By Alan C. Miller and
Glenn F. Bunting
Los Angeles Times
WASHINGTON

White House officials are fearing embarrassing disclosures regarding Yogesh K. Gandhi, a California entrepreneur who had donated a whopping $325,000 to attend a fund-raising dinner at which he gave President Clinton a bust of the legendary Mahatma Gandhi in an unusual presentation with foreign visitors.

White House and Democratic officials denied any connection between the enormous donation and the presidential ceremony. But newly obtained documents and interviews indicate that those statements were false and that key officials knew before the Nov. 5 election that Gandhi had offered the money directly in exchange for arranging the presentation.

The records reveal for the first time how administration and party officials gave misleading accounts that helped deflect criticism of Clinton within days of the election. The documents shed new light on a debate within the White House and the Democratic National Committee over whether to return Gandhi's donation following news accounts that he had testified in court that he had no U.S. assets and owed California $10,000 in back taxes.

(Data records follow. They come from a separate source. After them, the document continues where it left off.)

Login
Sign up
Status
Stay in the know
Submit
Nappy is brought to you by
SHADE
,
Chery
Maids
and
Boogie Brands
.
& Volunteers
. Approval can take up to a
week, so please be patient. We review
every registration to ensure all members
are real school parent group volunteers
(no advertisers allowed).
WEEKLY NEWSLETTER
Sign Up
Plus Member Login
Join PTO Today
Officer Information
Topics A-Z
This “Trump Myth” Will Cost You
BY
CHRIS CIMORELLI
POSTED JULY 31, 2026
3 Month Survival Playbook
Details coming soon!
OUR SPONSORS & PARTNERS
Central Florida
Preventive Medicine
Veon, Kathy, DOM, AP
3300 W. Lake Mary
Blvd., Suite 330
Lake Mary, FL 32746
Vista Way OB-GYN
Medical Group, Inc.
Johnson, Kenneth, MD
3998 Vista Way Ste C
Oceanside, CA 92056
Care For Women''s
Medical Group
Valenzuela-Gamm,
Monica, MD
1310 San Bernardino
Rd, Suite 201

The DNC cut a refund check for $325,000 to Gandhi on Oct. 25, 1996. But it did not give back his contribution until Nov. 6 - the day after Clinton was re-elected.

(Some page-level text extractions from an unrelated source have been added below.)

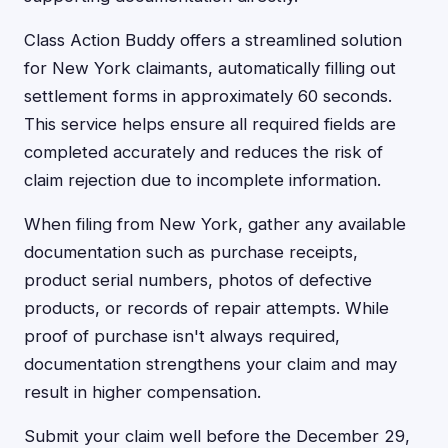
Class Action Buddy offers a streamlined solution
for New York claimants, automatically filling out
settlement forms in approximately 60 seconds.
This service helps ensure all required fields are
completed accurately and reduces the risk of
claim rejection due to incomplete information.
When filing from New York, gather any available
documentation such as purchase receipts,
product serial numbers, photos of defective
products, or records of repair attempts. While
proof of purchase isn't always required,
documentation strengthens your claim and may
result in higher compensation.
Submit your claim well before the December 29,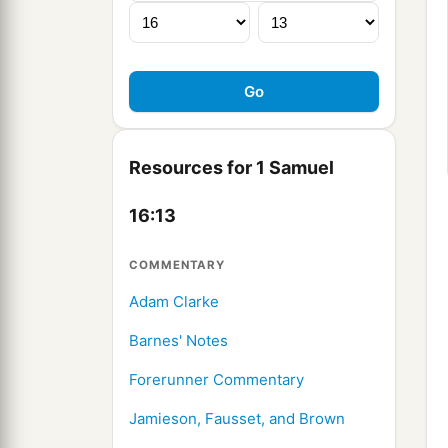
Resources for 1 Samuel
16:13
COMMENTARY
Adam Clarke
Barnes' Notes
Forerunner Commentary
Jamieson, Fausset, and Brown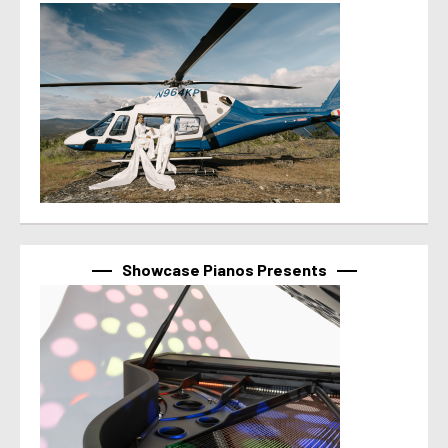
Showcase Pianos Presents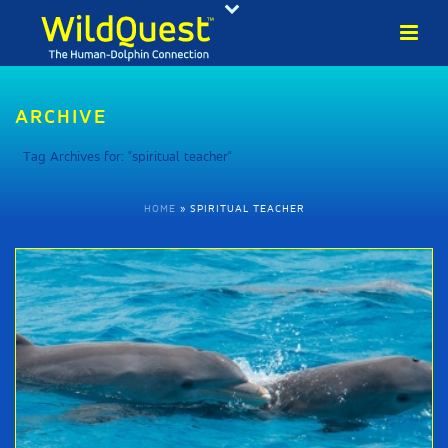
ARCHIVE
Tag Archives for: "spiritual teacher"
HOME
»
SPIRITUAL TEACHER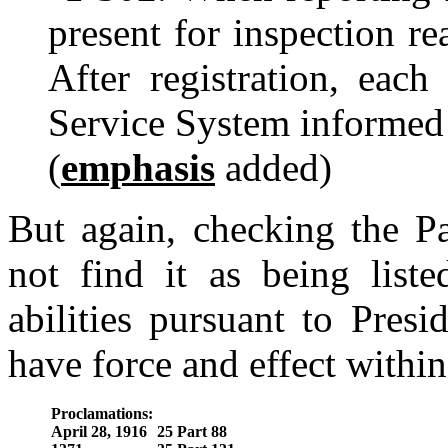
present for inspection re
After registration, each
Service System informed o
(
emphasis
added)
But again, checking the Pa
not find it as being list
abilities pursuant to Pres
have force and effect within
Proclamations:
April 28, 1916
25 Part 88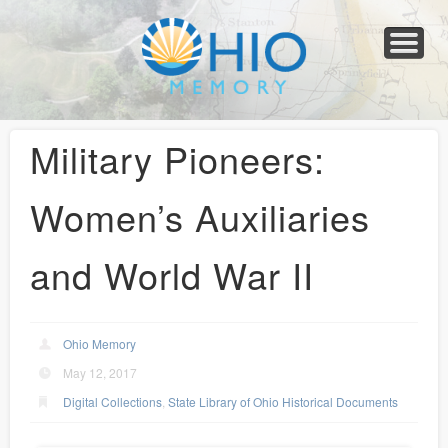
Home
About
Collections
Newspapers
Blog
Transcribe!
Resources
For Organizations
Help
Military Pioneers:
Women’s Auxiliaries
and World War II
Ohio Memory
May 12, 2017
Digital Collections
,
State Library of Ohio Historical Documents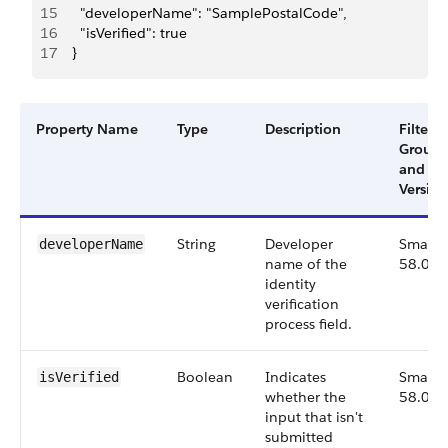
15
      "developerName": "SamplePostalCode",
16
      "isVerified": true
17
    }
Property Name
Type
Description
Filter
Group
and
Version
String
Developer
Small,
developerName
name of the
58.0
identity
verification
process field.
Boolean
Indicates
Small,
isVerified
whether the
58.0
input that isn't
submitted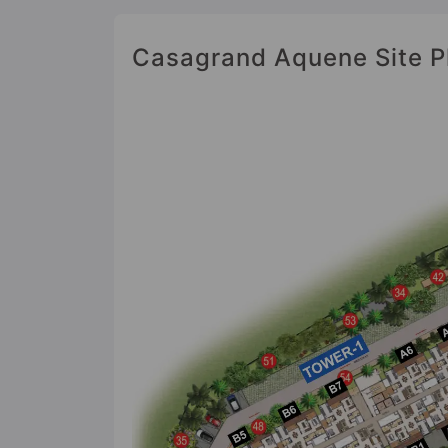
Casagrand Aquene Site P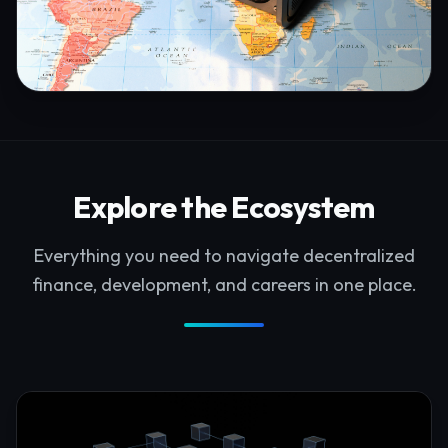
Explore the Ecosystem
Everything you need to navigate decentralized
finance, development, and careers in one place.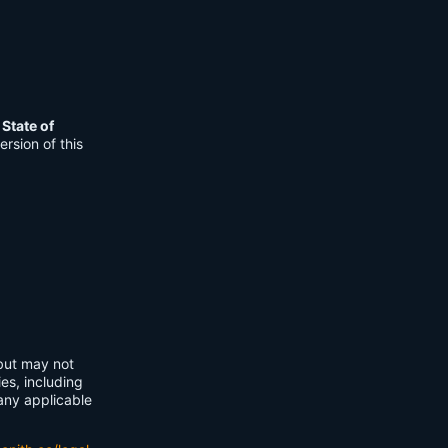
e
State of
rsion of this
 but may not
ies, including
any applicable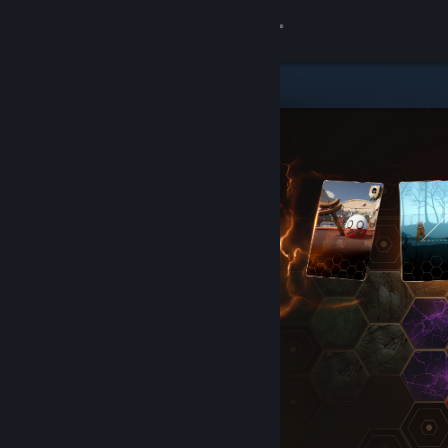
Sign in
Store
Community
About
Support
Change language
Get the Steam Mobile App
View desktop website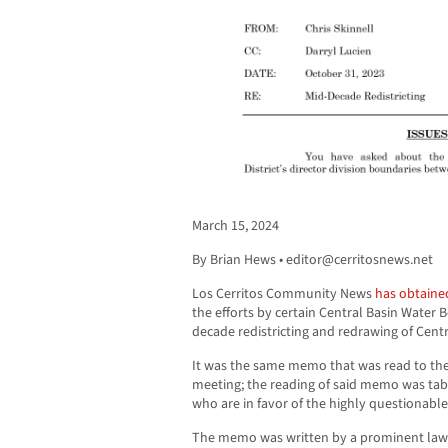
March 15, 2024
By Brian Hews •
editor@cerritosnews.net
Los Cerritos Community News
has obtaine
the efforts by certain Central Basin Water
decade redistricting and redrawing of Centr
It was the same memo that was read to the 
meeting; the reading of said memo was t
who are in favor of the highly questionable
The memo was written by a prominent law fi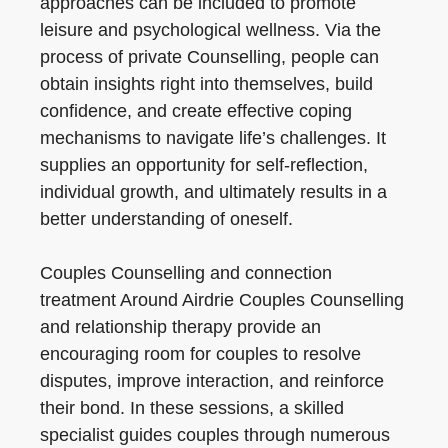
approaches can be included to promote
leisure and psychological wellness. Via the
process of private Counselling, people can
obtain insights right into themselves, build
confidence, and create effective coping
mechanisms to navigate life’s challenges. It
supplies an opportunity for self-reflection,
individual growth, and ultimately results in a
better understanding of oneself.
Couples Counselling and connection
treatment Around Airdrie Couples Counselling
and relationship therapy provide an
encouraging room for couples to resolve
disputes, improve interaction, and reinforce
their bond. In these sessions, a skilled
specialist guides couples through numerous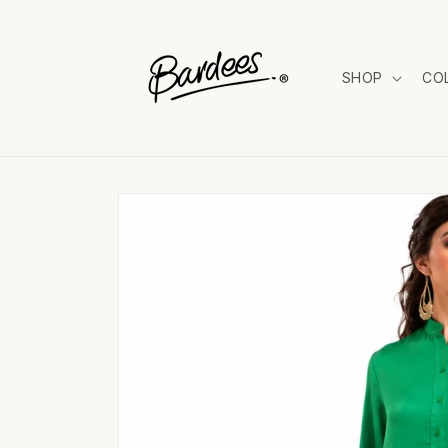
Skip to
content
SHOP
CO
Skip to
product
information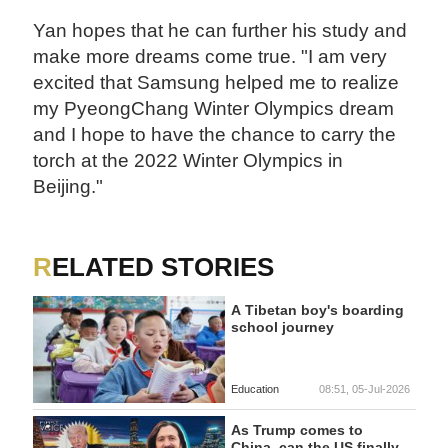
Yan hopes that he can further his study and
make more dreams come true. "I am very
excited that Samsung helped me to realize
my PyeongChang Winter Olympics dream
and I hope to have the chance to carry the
torch at the 2022 Winter Olympics in
Beijing."
RELATED STORIES
A Tibetan boy's boarding
school journey
Education
08:51, 05-Jul-2026
As Trump comes to
China, can the US finally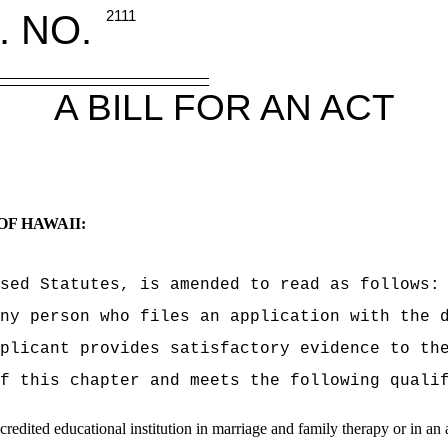
. NO.
2111
A BILL FOR AN ACT
OF HAWAII:
sed Statutes, is amended to read as follows:
ny person who files an application with the 
plicant provides satisfactory evidence to th
f this chapter and meets the following quali
dited educational institution in marriage and family therapy or in an all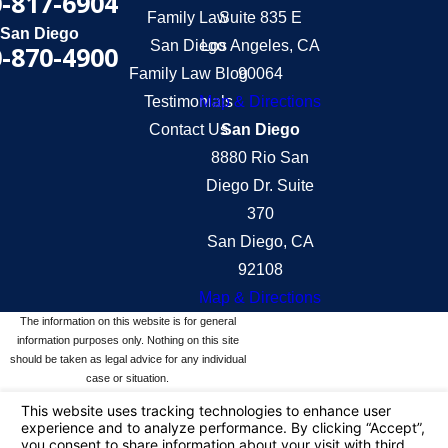
-817-6904
Family Law
Suite 835 E
San Diego
San Diego
Los Angeles, CA
-870-4900
Family Law Blog
90064
Testimonials
Map & Directions
Contact Us
San Diego
8880 Rio San
Diego Dr. Suite
370
San Diego, CA
92108
Map & Directions
The information on this website is for general
information purposes only. Nothing on this site
should be taken as legal advice for any individual
case or situation.
This information is not intended to create, and
receipt or viewing does not constitute, an attorney-
client relationship.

Only two weeks before the election, then-White House special counsel Mark D. Fabiani said in an interview that the Gandhi award and the $325,000 donation were not connected. "I don't think there's any relationship at all that we've seen," he said.

At the same time, a Democratic Party spokeswoman said Gandhi unexpectedly brought the life-sized bust to a May 13, 1996, fund-raiser and arranged the ceremony with Clinton on the spot.

"He talked to no one about the presentation in advance," the DNC's Amy Weiss Tobe told The Times on Oct. 24, 1996. "The first the DNC knew of him wanting to present this to the president was at the dinner."

In fact, DNC fund-raisers John Huang and Yah Lin "Charlie" Trie knew days in advance Gandhi was coming to Washington to orchestrate the award presentation.